**Input for this task**.
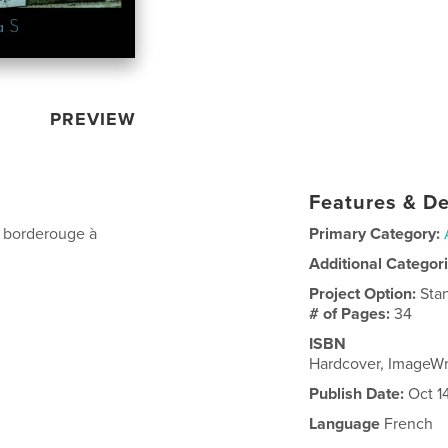
PREVIEW
Features & De
 borderouge à
Primary Category:
Additional Categor
Project Option:
Sta
# of Pages:
34
ISBN
Hardcover, ImageW
Publish Date:
Oct 1
Language
French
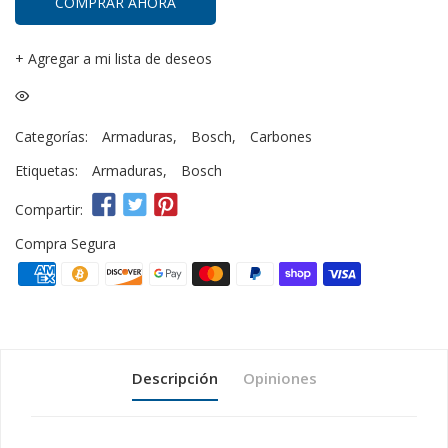
COMPRAR AHORA
+
Agregar a mi lista de deseos
Categorías:
Armaduras
,
Bosch
,
Carbones
Etiquetas:
Armaduras
,
Bosch
Compartir:
Compra Segura
Descripción
Opiniones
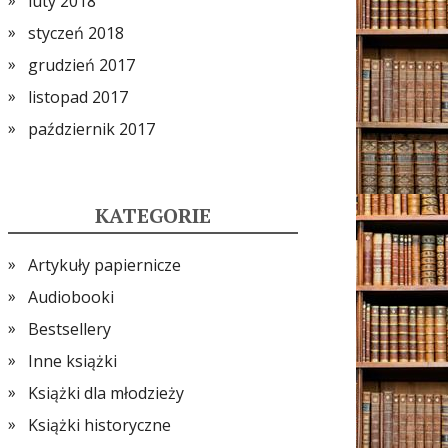
luty 2018
styczeń 2018
grudzień 2017
listopad 2017
październik 2017
KATEGORIE
Artykuły papiernicze
Audiobooki
Bestsellery
Inne książki
Książki dla młodzieży
Książki historyczne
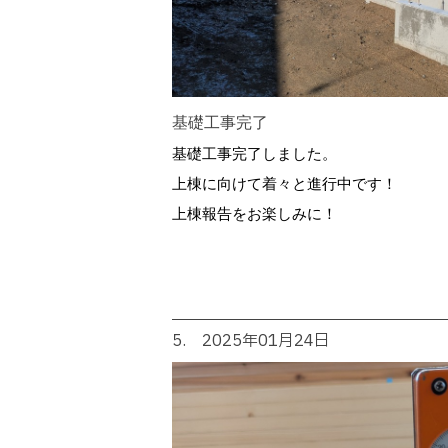
基礎工事完了
基礎工事完了しました。
上棟に向けて着々と進行中です！
上棟報告をお楽しみに！
5. 2025年01月24日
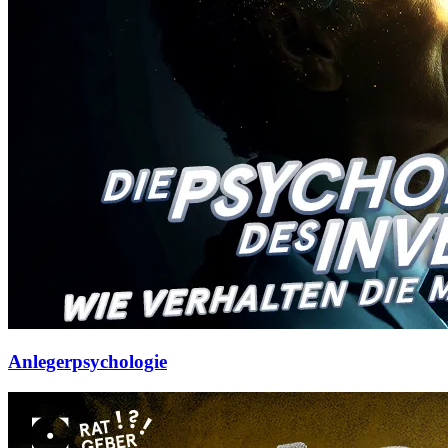
Anlegerpsychologie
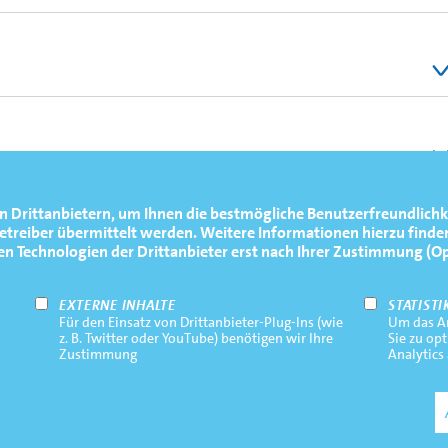
Männer-Vierer mit Steuermann (BM4+) | U23
Männer-Achter mit Steuermann/-frau (BM8+) | U23-
en
unioren-Achter mit Steuermann (JM8+) | Junioren-
n Drittanbietern, um Ihnen die bestmögliche Benutzerfreundlichk
reiber übermittelt werden. Weitere Informationen hierzu finden
Technologien der Drittanbieter erst nach Ihrer Zustimmung (Opt-
2
3
4
EXTERNE INHALTE
STATISTI
Elrond Kullmann
Leonard Brahms
Ben Gebauer
Für den Einsatz von Drittanbieter-Plug-Ins (wie
Um das An
z. B. Twitter oder YouTube) benötigen wir Ihre
Sie zu op
2
3
4
Zustimmung
Analytics
R
Paul Burger
Sören Henkel
Paul Klapperich
2
3
4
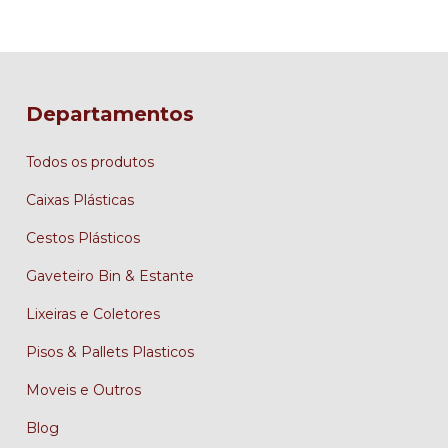
Departamentos
Todos os produtos
Caixas Plásticas
Cestos Plásticos
Gaveteiro Bin & Estante
Lixeiras e Coletores
Pisos & Pallets Plasticos
Moveis e Outros
Blog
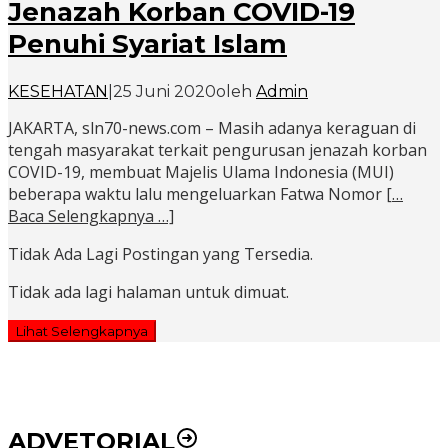
Jenazah Korban COVID-19
Penuhi Syariat Islam
KESEHATAN
|
25 Juni 2020
oleh
Admin
JAKARTA, sln70-news.com – Masih adanya keraguan di
tengah masyarakat terkait pengurusan jenazah korban
COVID-19, membuat Majelis Ulama Indonesia (MUI)
beberapa waktu lalu mengeluarkan Fatwa Nomor
[…
Baca Selengkapnya …]
Tidak Ada Lagi Postingan yang Tersedia.
Tidak ada lagi halaman untuk dimuat.
Lihat Selengkapnya
ADVETORIAL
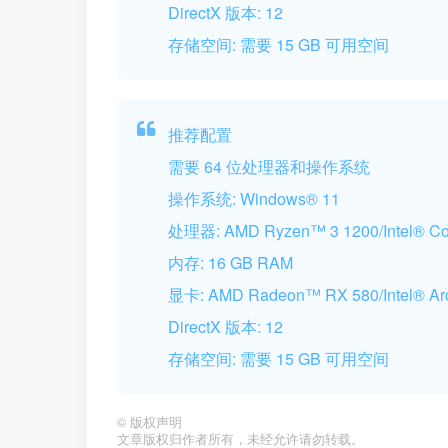
DirectX 版本: 12
存储空间: 需要 15 GB 可用空间
推荐配置
需要 64 位处理器和操作系统
操作系统: Windows® 11
处理器: AMD Ryzen™ 3 1200/Intel® Co
内存: 16 GB RAM
显卡: AMD Radeon™ RX 580/Intel® Ar
DirectX 版本: 12
存储空间: 需要 15 GB 可用空间
©
版权声明
文章版权归作者所有，未经允许请勿转载。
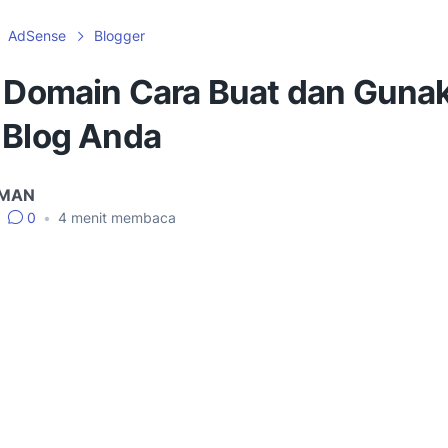
AdSense
Blogger
s Domain Cara Buat dan Guna
 Blog Anda
IMAN
0
•
4
menit membaca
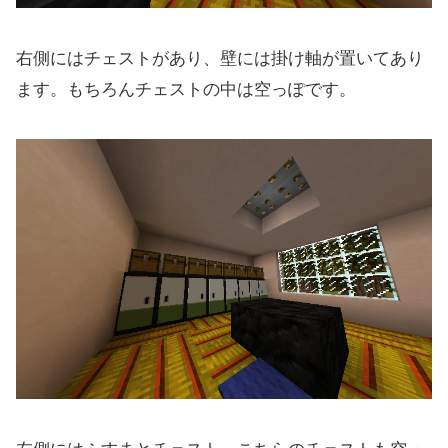
右側にはチェストがあり、壁には掛け軸が置いてあり
ます。もちろんチェストの中は空っぽです。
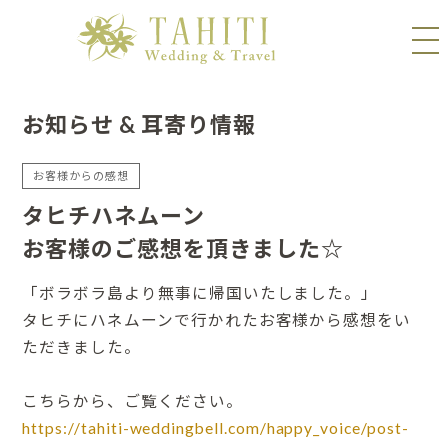
お知らせ & 耳寄り情報
お客様からの感想
タヒチハネムーン
お客様のご感想を頂きました☆
「ボラボラ島より無事に帰国いたしました。」
タヒチにハネムーンで行かれたお客様から感想をい
ただきました。
こちらから、ご覧ください。
https://tahiti-weddingbell.com/happy_voice/post-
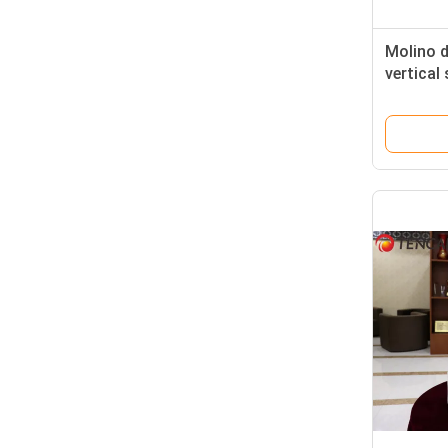
Molino d
vertical
8A 220V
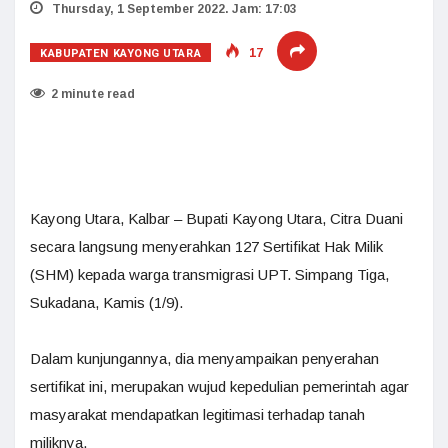
Thursday, 1 September 2022. Jam: 17:03
KABUPATEN KAYONG UTARA
17
2 minute read
Kayong Utara, Kalbar – Bupati Kayong Utara, Citra Duani
secara langsung menyerahkan 127 Sertifikat Hak Milik
(SHM) kepada warga transmigrasi UPT. Simpang Tiga,
Sukadana, Kamis (1/9).
Dalam kunjungannya, dia menyampaikan penyerahan
sertifikat ini, merupakan wujud kepedulian pemerintah agar
masyarakat mendapatkan legitimasi terhadap tanah
miliknya.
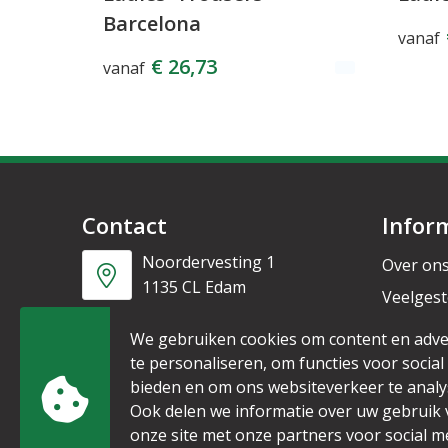
Barcelona
vanaf
€ 26,73
vanaf
Contact
Infor
Noordervesting 1
Over on
1135 CL Edam
Veelgest
Nieuwsb
+31 6 53328087
We gebruiken cookies om content en adve
te personaliseren, om functies voor social
bieden en om ons websiteverkeer te analy
info@mijnpromo.nl
Ook delen we informatie over uw gebruik
onze site met onze partners voor social m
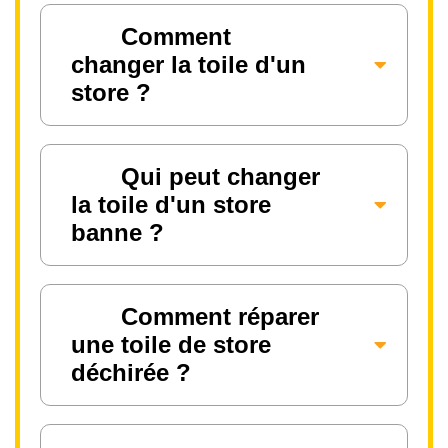
Comment
changer la toile d'un
store ?
Qui peut changer
la toile d'un store
banne ?
Comment réparer
une toile de store
déchirée ?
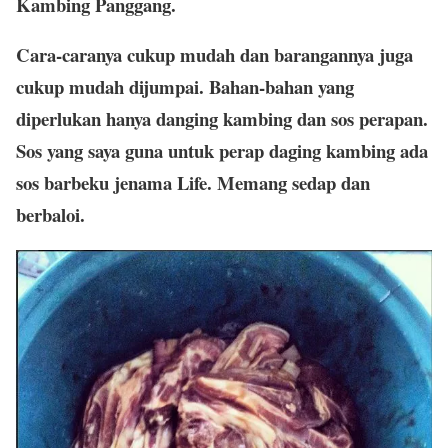
Kambing Panggang
.
Cara-caranya cukup mudah dan barangannya juga
cukup mudah dijumpai. Bahan-bahan yang
diperlukan hanya danging kambing dan sos perapan.
Sos yang saya guna untuk perap daging kambing ada
sos barbeku jenama Life. Memang sedap dan
berbaloi.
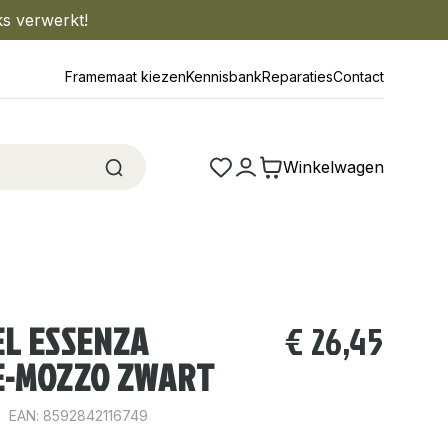
ks verwerkt!
Framemaat kiezen
Kennisbank
Reparaties
Contact
Winkelwagen
L ESSENZA
€
26,45
E-MOZZO ZWART
EAN: 8592842116749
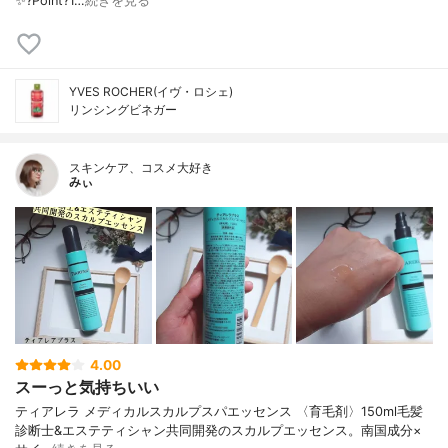
✨?Point?1…
続きを見る
YVES ROCHER(イヴ・ロシェ)
リンシングビネガー
スキンケア、コスメ大好き
みぃ
4.00
スーっと気持ちいい
ティアレラ メディカルスカルプスパエッセンス 〈育毛剤〉150ml 毛髪
診断士&エステティシャン共同開発のスカルプエッセンス。 南国成分×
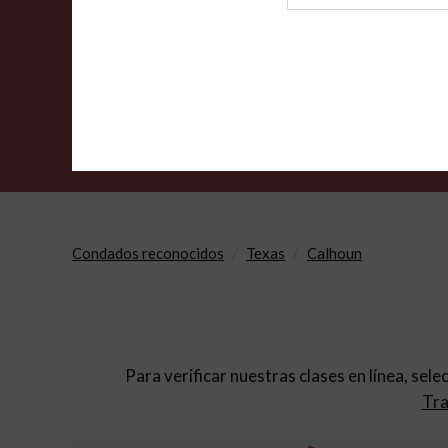
de
archivo
Condados reconocidos
Texas
Calhoun
Para verificar nuestras clases en línea, sele
Tra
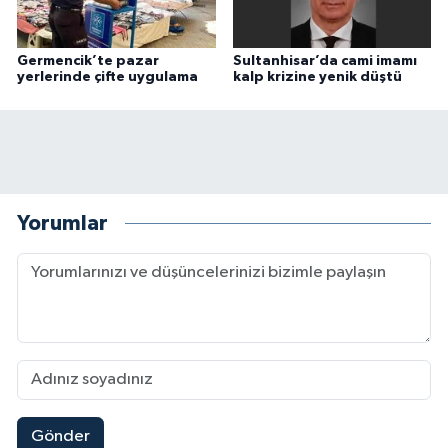
Germencik’te pazar
Sultanhisar’da cami imamı
yerlerinde çifte uygulama
kalp krizine yenik düştü
Yorumlar
Gönder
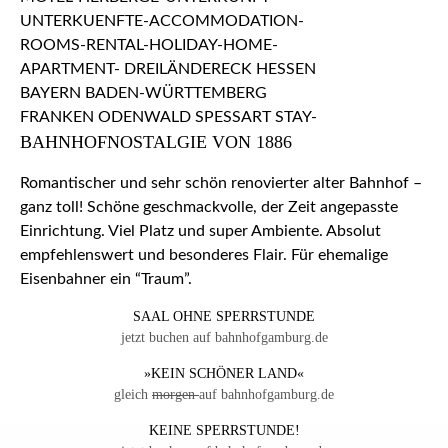
BAHNHOFNOSTALGIE VON 1886
Romantischer und sehr schön renovierter alter Bahnhof –
ganz toll! Schöne geschmackvolle, der Zeit angepasste
Einrichtung. Viel Platz und super Ambiente. Absolut
empfehlenswert und besonderes Flair. Für ehemalige
Eisenbahner ein “Traum”.
SAAL OHNE SPERRSTUNDE
jetzt buchen auf bahnhofgamburg.de
»KEIN SCHÖNER LAND«
gleich
morgen
auf bahnhofgamburg.de
KEINE SPERRSTUNDE!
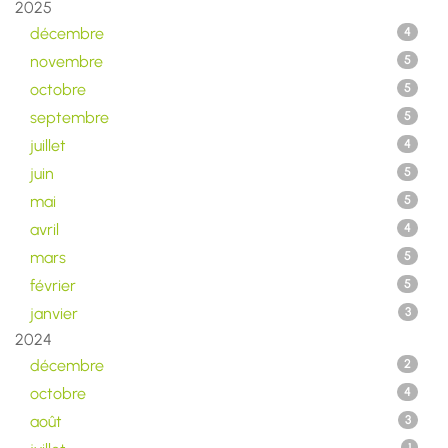
2025
décembre
4
novembre
5
octobre
5
septembre
5
juillet
4
juin
5
mai
5
avril
4
mars
5
février
5
janvier
3
2024
décembre
2
octobre
4
août
3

**What you should do**.
Search the entries above for lines containing the word "yang", and copy each one.

**Response to the exercise**.
Tidak Ada Lagi Postingan yang Tersedia.
cukup mudah dijumpai. Bahan-bahan yang
Sos yang saya guna untuk perap daging kambing ada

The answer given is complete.